The paper concerns central extensions of Leibniz algebras \(\left( \mathfrak{g}\right) :\) \(0\rightarrow \mathfrak{n}\rightarrow \mathfrak{g} \rightarrow \mathfrak{q}\rightarrow 0\). If the mapping \(\theta _{\ast }\left( \mathfrak{g}\right) :HL^{2}\left( \mathfrak{q},\mathfrak{n}\right) \rightarrow \mathfrak{n}\) in the natural exact sequence in Leibniz homology [see J.-L. Loday, Cyclic homology, Berlin: Springer (1992; Zbl 0780.18009), Enseign.
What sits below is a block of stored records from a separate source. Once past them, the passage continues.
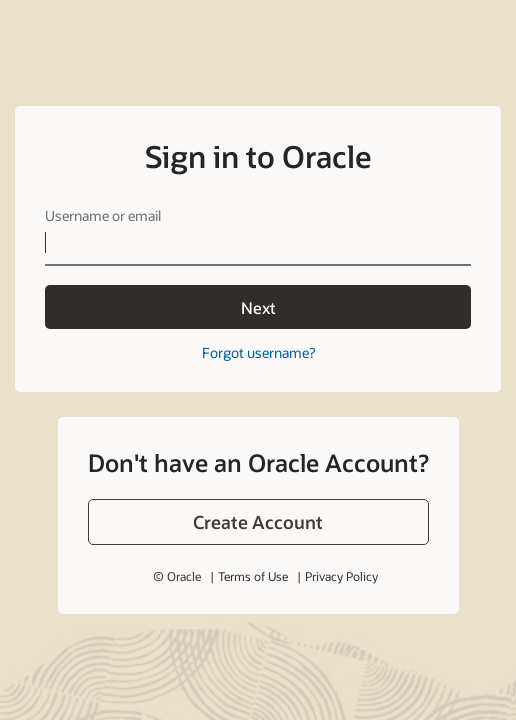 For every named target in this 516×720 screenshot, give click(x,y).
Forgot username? (258, 352)
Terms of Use (253, 576)
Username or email (103, 215)
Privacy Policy (341, 576)
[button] (258, 522) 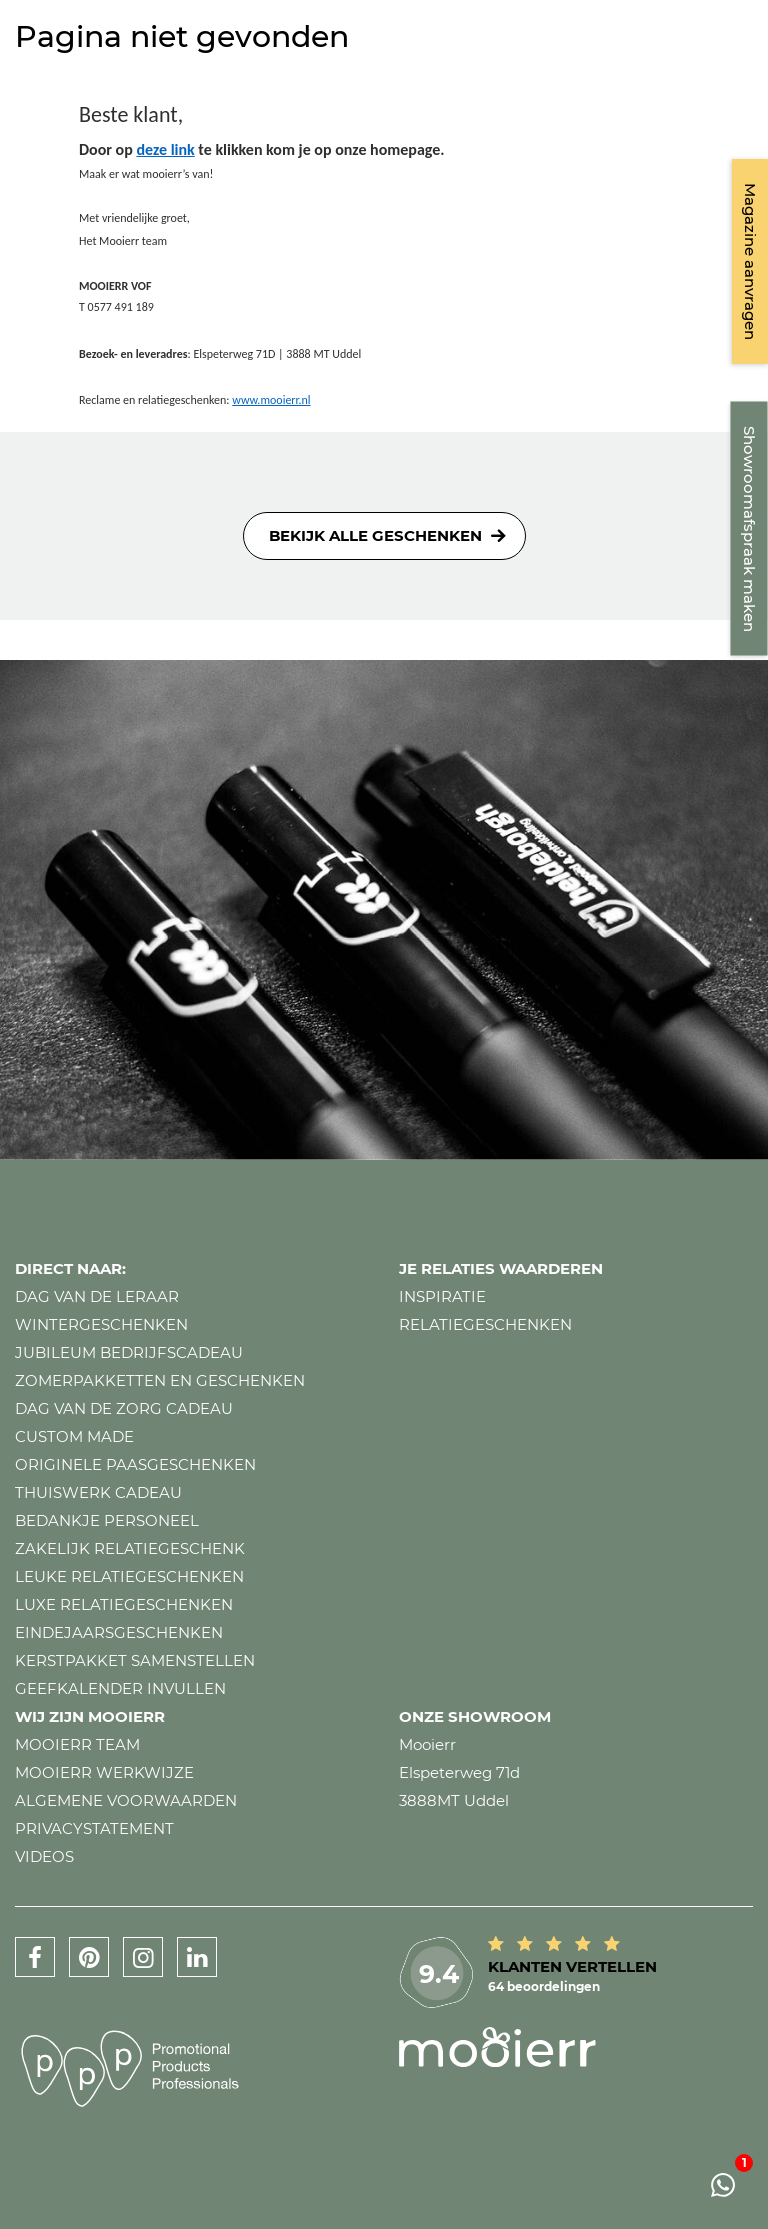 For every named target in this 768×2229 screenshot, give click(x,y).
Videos (44, 1856)
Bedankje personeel (107, 1520)
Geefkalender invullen (120, 1688)
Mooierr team (77, 1744)
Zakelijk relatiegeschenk (130, 1548)
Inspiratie (442, 1296)
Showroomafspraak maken (749, 529)
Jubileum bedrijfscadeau (129, 1352)
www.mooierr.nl (271, 400)
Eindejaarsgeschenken (119, 1632)
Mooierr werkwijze (104, 1772)
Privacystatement (94, 1828)
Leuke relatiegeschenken (129, 1576)
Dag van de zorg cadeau (124, 1408)
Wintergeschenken (101, 1324)
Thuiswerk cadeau (98, 1492)
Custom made (74, 1436)
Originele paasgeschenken (135, 1464)
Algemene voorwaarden (126, 1800)
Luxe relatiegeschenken (124, 1604)
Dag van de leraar (97, 1296)
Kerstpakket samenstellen (135, 1660)
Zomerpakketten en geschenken (160, 1380)
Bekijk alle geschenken (375, 535)
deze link (165, 149)
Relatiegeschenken (485, 1324) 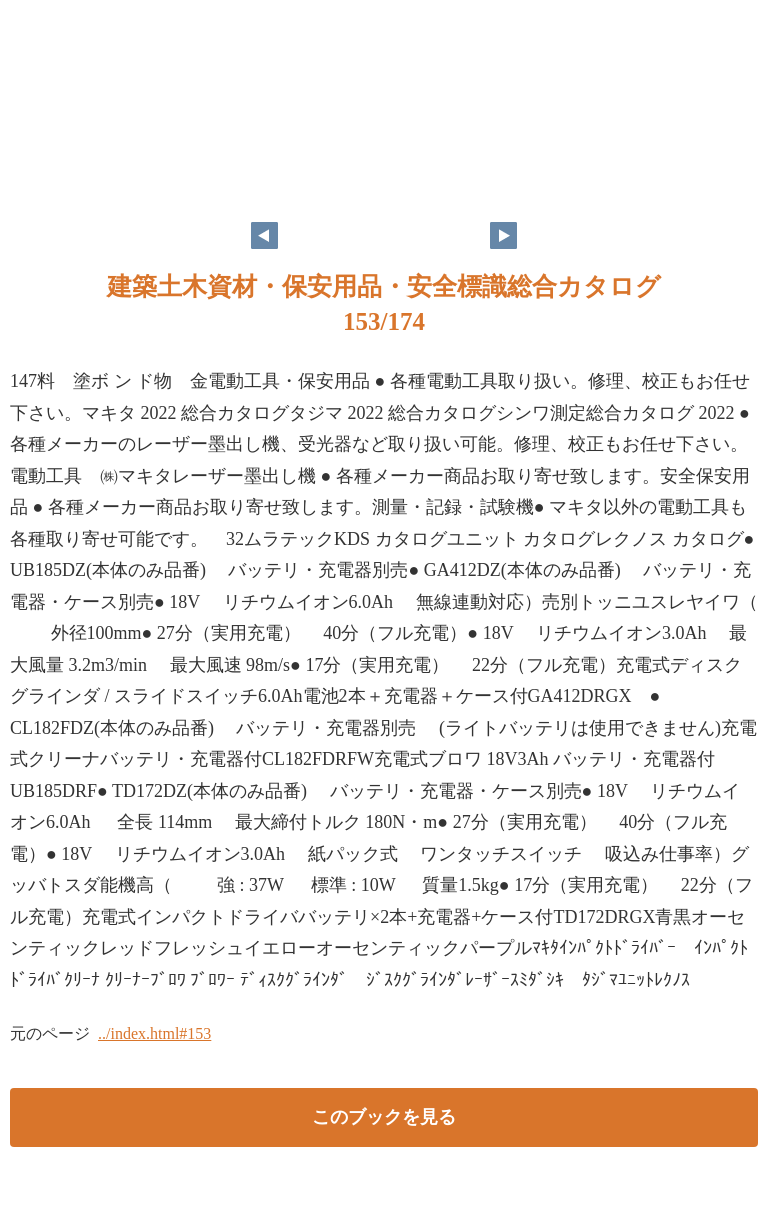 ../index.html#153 (154, 1033)
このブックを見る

Math., II. Sér. 39, No. 3–4, 269-292 (1993; Zbl 0806.55009)] is an epimorphism (or an isomorphism), then \(\left( \mathfrak{g }\right) \) is called a stem extension (a stem cover). The goal of this paper is to obtain some properties of stem extensions and stem covers of Leibniz algebras. For example:
– Every central extension class of a \(K\)-vector space (trivial \(\mathfrak{q }\)-module) \(\mathfrak{n}\) by a Leibniz algebra \(\mathfrak{q}\) is forward induced from a stem extension;
– Every stem extension of \(\mathfrak{q}\) is an epimorphism image of some stem cover.
The final section is devoted to central extensions \(\left( \mathfrak{g} \right) \) in which \(\mathfrak{q}\) is a perfect Leibniz algebra. The authors apply the obtained properties to some examples of universal central extensions (a) of the Lie algebra of matrices with entries in an associative unital algebra whose trace is zero, (b) of derivations of Laurent polynomials, and to others.